Give the data again exactly, without its images.

◆ Task input:
------------------------------------------------

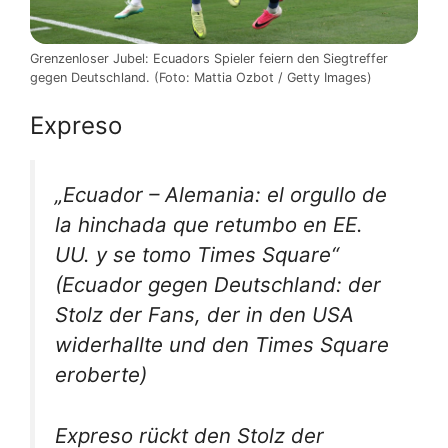
Grenzenloser Jubel: Ecuadors Spieler feiern den Siegtreffer
gegen Deutschland. (Foto: Mattia Ozbot / Getty Images)
Expreso
„Ecuador – Alemania: el orgullo de
la hinchada que retumbo en EE.
UU. y se tomo Times Square“
(Ecuador gegen Deutschland: der
Stolz der Fans, der in den USA
widerhallte und den Times Square
eroberte)
Expreso rückt den Stolz der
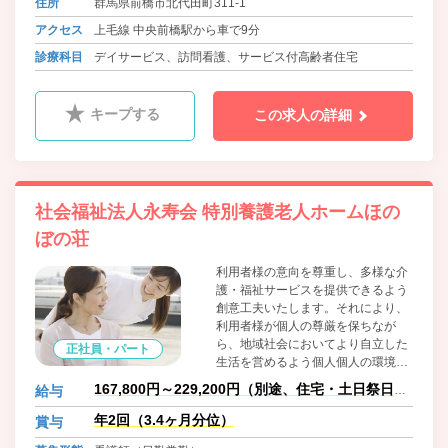
住所
群馬県前橋市北代田町311-1
アクセス
上毛線 中央前橋駅から車で9分
診療科目
デイサービス、訪問看護、サービス付高齢者住宅
キープする
この求人の詳細
社会福祉法人永寿会 特別養護老人ホームほの
ぼの荘
利用者様の意向を尊重し、多様な介
護・福祉サービスを提供できるよう
創意工夫いたします。それにより、
利用者様が個人の尊厳を保ちなが
ら、地域社会においてより自立した
正社員・パート
生活を営めるよう個人個人の環境・
年齢・心身の状況に応じて総合的に
167,800円～229,200円（別途、住宅・土日祭日・
給与
支援いたします。
当番手当支給有
年2回（3.4ヶ月分位）
賞与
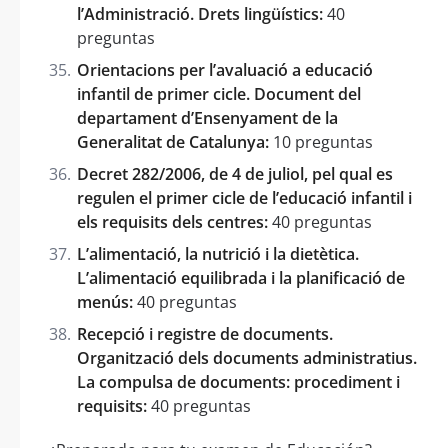
l’Administració. Drets lingüístics:
40
preguntas
Orientacions per l’avaluació a educació
infantil de primer cicle. Document del
departament d’Ensenyament de la
Generalitat de Catalunya:
10 preguntas
Decret 282/2006, de 4 de juliol, pel qual es
regulen el primer cicle de l’educació infantil i
els requisits dels centres:
40 preguntas
L’alimentació, la nutrició i la dietètica.
L’alimentació equilibrada i la planificació de
menús:
40 preguntas
Recepció i registre de documents.
Organització dels documents administratius.
La compulsa de documents: procediment i
requisits:
40 preguntas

------------------------------------------------

◆ Worked solution:
Grenzenloser Jubel: Ecuadors Spieler feiern den Siegtreffer
gegen Deutschland. (Foto: Mattia Ozbot / Getty Images)
Expreso
„Ecuador – Alemania: el orgullo de
la hinchada que retumbo en EE.
UU. y se tomo Times Square“
(Ecuador gegen Deutschland: der
Stolz der Fans, der in den USA
widerhallte und den Times Square
eroberte)
Expreso rückt den Stolz der
住所
群馬県前橋市北代田町311-1
アクセス
上毛線 中央前橋駅から車で9分
診療科目
デイサービス、訪問看護、サービス付高齢者住宅
キープする
この求人の詳細
社会福祉法人永寿会 特別養護老人ホームほの
ぼの荘
利用者様の意向を尊重し、多様な介
護・福祉サービスを提供できるよう
創意工夫いたします。それにより、
利用者様が個人の尊厳を保ちなが
ら、地域社会においてより自立した
正社員・パート
生活を営めるよう個人個人の環境・
年齢・心身の状況に応じて総合的に
167,800円～229,200円（別途、住宅・土日祭日・
給与
支援いたします。
当番手当支給有
年2回（3.4ヶ月分位）
賞与
l’Administració. Drets lingüístics:
40
preguntas
Orientacions per l’avaluació a educació
infantil de primer cicle. Document del
departament d’Ensenyament de la
Generalitat de Catalunya:
10 preguntas
Decret 282/2006, de 4 de juliol, pel qual es
regulen el primer cicle de l’educació infantil i
els requisits dels centres:
40 preguntas
L’alimentació, la nutrició i la dietètica.
L’alimentació equilibrada i la planificació de
menús:
40 preguntas
Recepció i registre de documents.
Organització dels documents administratius.
La compulsa de documents: procediment i
requisits:
40 preguntas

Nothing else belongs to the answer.